Activity: Copy each line below that has "discounts".

Task data:
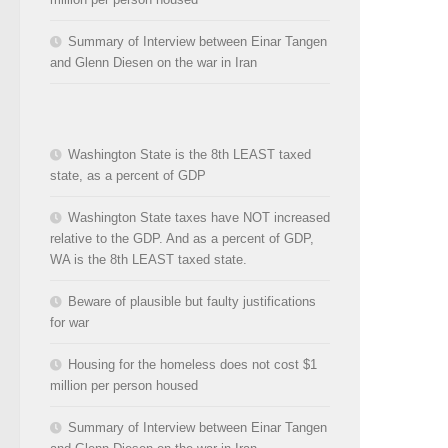
Summary of Interview between Einar Tangen
and Glenn Diesen on the war in Iran
Washington State is the 8th LEAST taxed
state, as a percent of GDP
Washington State taxes have NOT increased
relative to the GDP. And as a percent of GDP,
WA is the 8th LEAST taxed state.
Beware of plausible but faulty justifications
for war
Housing for the homeless does not cost $1
million per person housed
Summary of Interview between Einar Tangen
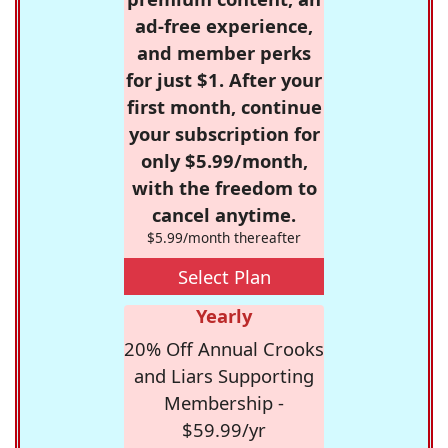
ad-free experience,
and member perks
for just $1. After your
first month, continue
your subscription for
only $5.99/month,
with the freedom to
cancel anytime.
$5.99/month thereafter
Select Plan
Yearly
20% Off Annual Crooks
and Liars Supporting
Membership -
$59.99/yr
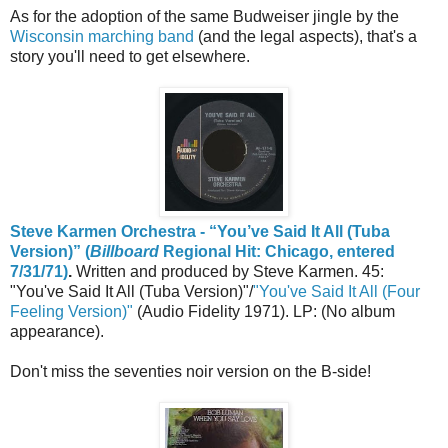
As for the adoption of the same Budweiser jingle by the
Wisconsin marching band
(and the legal aspects), that's a
story you'll need to get elsewhere.
Steve Karmen Orchestra - “You’ve Said It All (Tuba
Version)” (
Billboard
Regional Hit: Chicago, entered
7/31/71)
.
Written and produced by Steve Karmen. 45:
"You've Said It All (Tuba Version)"/
"You've Said It All (Four
Feeling Version)"
(Audio Fidelity 1971). LP: (No album
appearance).
Don't miss the seventies noir version on the B-side!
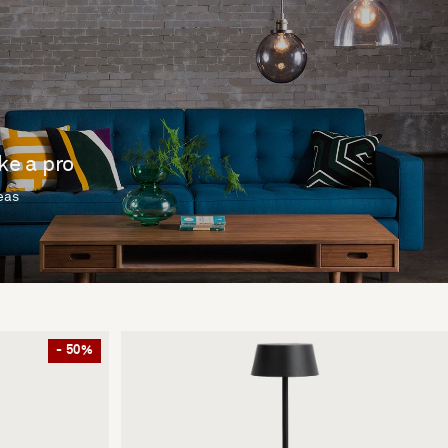
ike a pro
deas
- 50%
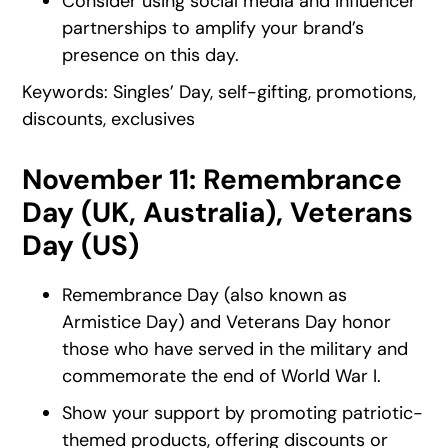
Consider using social media and influencer
partnerships to amplify your brand’s
presence on this day.
Keywords: Singles’ Day, self-gifting, promotions,
discounts, exclusives
November 11: Remembrance
Day (UK, Australia), Veterans
Day (US)
Remembrance Day (also known as
Armistice Day) and Veterans Day honor
those who have served in the military and
commemorate the end of World War I.
Show your support by promoting patriotic-
themed products, offering discounts or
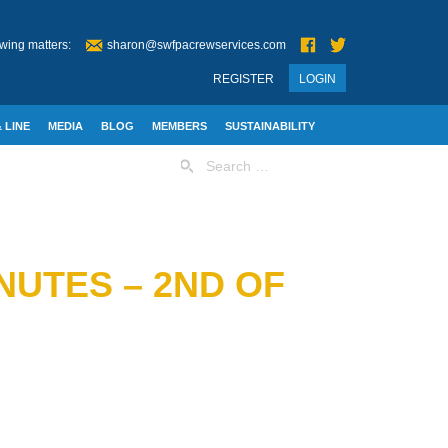
wing matters:
sharon@swfpacrewservices.com
REGISTER
LOGIN
 LINE
MEDIA
BLOG
MEMBERS
SUSTAINABILITY
Search
for:
NUTES – 2ND OF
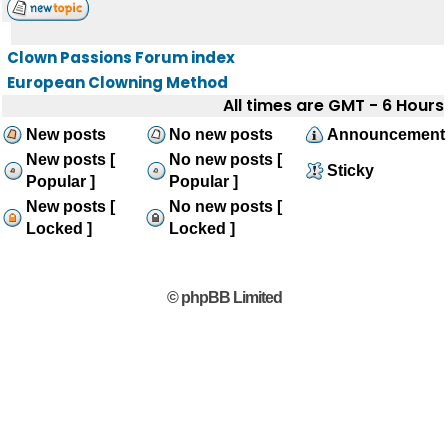
Clown Passions Forum index
European Clowning Method
All times are GMT - 6 Hours
New posts
No new posts
Announcement
New posts [
No new posts [
Sticky
Popular ]
Popular ]
New posts [
No new posts [
Locked ]
Locked ]
© phpBB Limited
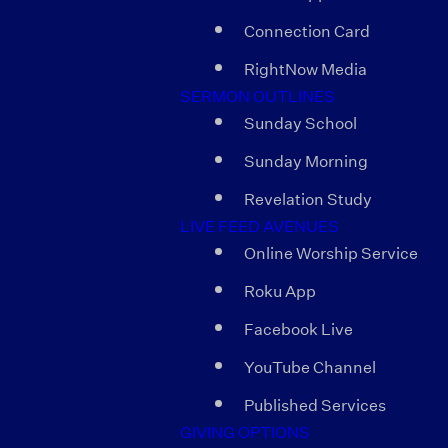
Connection Card
RightNow Media
SERMON OUTLINES
Sunday School
Sunday Morning
Revelation Study
LIVE FEED AVENUES
Online Worship Service
Roku App
Facebook Live
YouTube Channel
Published Services
GIVING OPTIONS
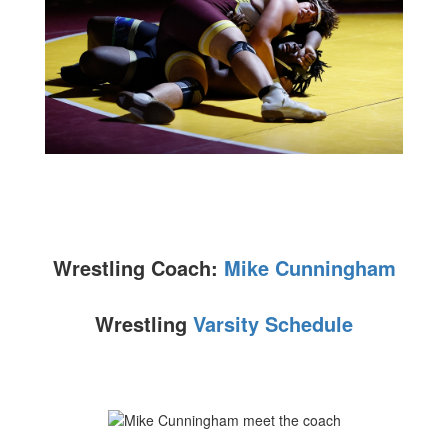
Wrestling Coach:
Mike Cunningham
Wrestling
Varsity Schedule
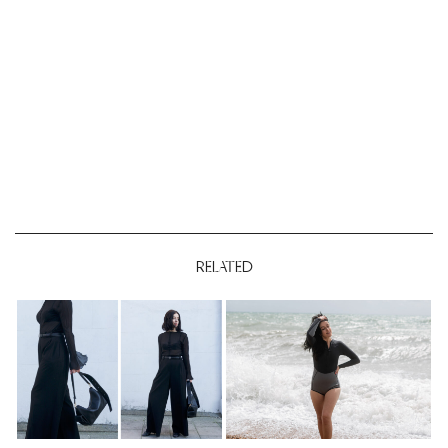
RELATED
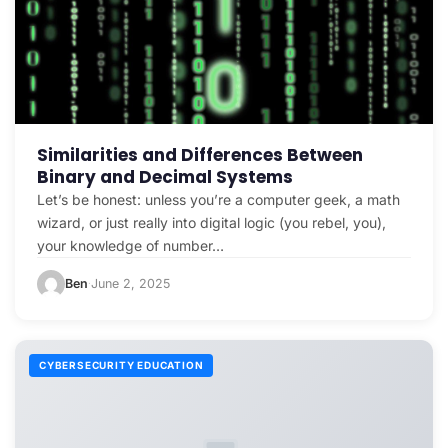
Similarities and Differences Between
Binary and Decimal Systems
Let’s be honest: unless you’re a computer geek, a math
wizard, or just really into digital logic (you rebel, you),
your knowledge of number…
Ben
June 2, 2025
·
CYBERSECURITY EDUCATION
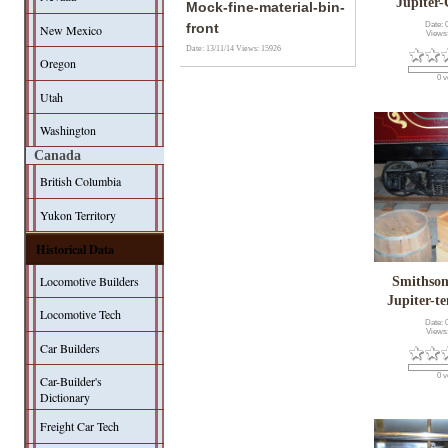
Jupiter-
Mock-fine-material-bin-
Date: 
front
New Mexico
Views
Date: 13/11/14
Views: 15926
Oregon
0 v
Utah
Washington
Canada
British Columbia
Yukon Territory
Historical Data
Locomotive Builders
Smithson
Jupiter-t
Locomotive Tech
Date: 
Views
Car Builders
0 v
Car-Builder's
Dictionary
Freight Car Tech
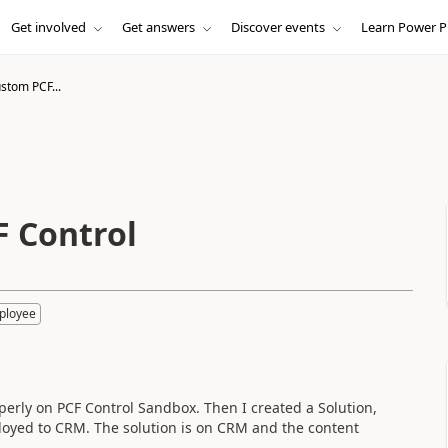
Get involved
Get answers
Discover events
Learn Power P
stom PCF...
F Control
ployee
operly on PCF Control Sandbox. Then I created a Solution,
oyed to CRM. The solution is on CRM and the content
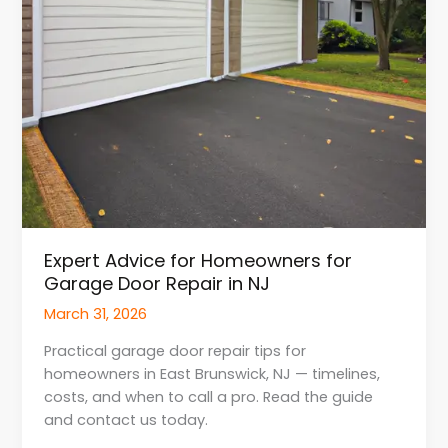
in
NJ
Expert Advice for Homeowners for
Garage Door Repair in NJ
March 31, 2026
Practical garage door repair tips for
homeowners in East Brunswick, NJ — timelines,
costs, and when to call a pro. Read the guide
and contact us today.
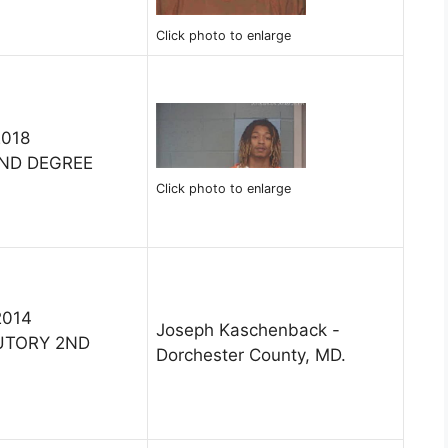
Click photo to enlarge
2018
ND DEGREE
Click photo to enlarge
2014
Joseph Kaschenback -
UTORY 2ND
Dorchester County, MD.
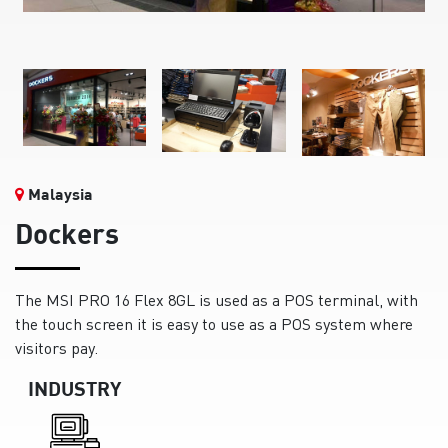
Malaysia
Dockers
The MSI PRO 16 Flex 8GL is used as a POS terminal, with
the touch screen it is easy to use as a POS system where
visitors pay.
INDUSTRY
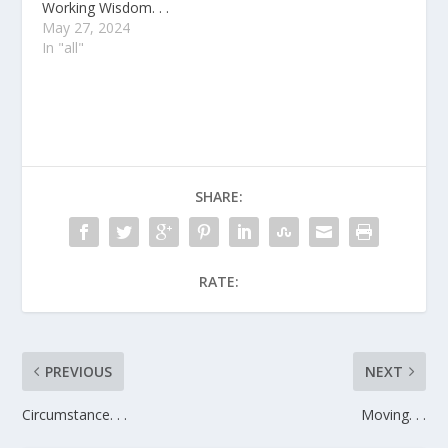
Working Wisdom. . .
May 27, 2024
In "all"
SHARE:
RATE:
PREVIOUS
NEXT
Circumstance. . .
Moving. . .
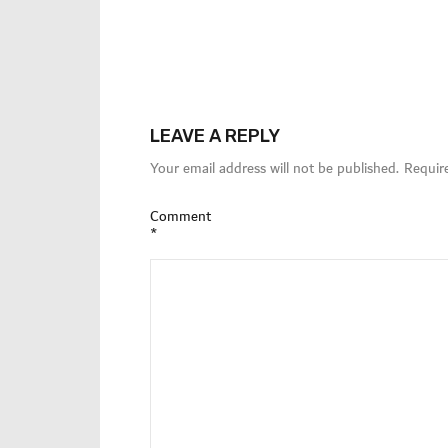
LEAVE A REPLY
Your email address will not be published.
Requir
Comment
*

Your response:
discounts, exclusives
themed products, offering discounts or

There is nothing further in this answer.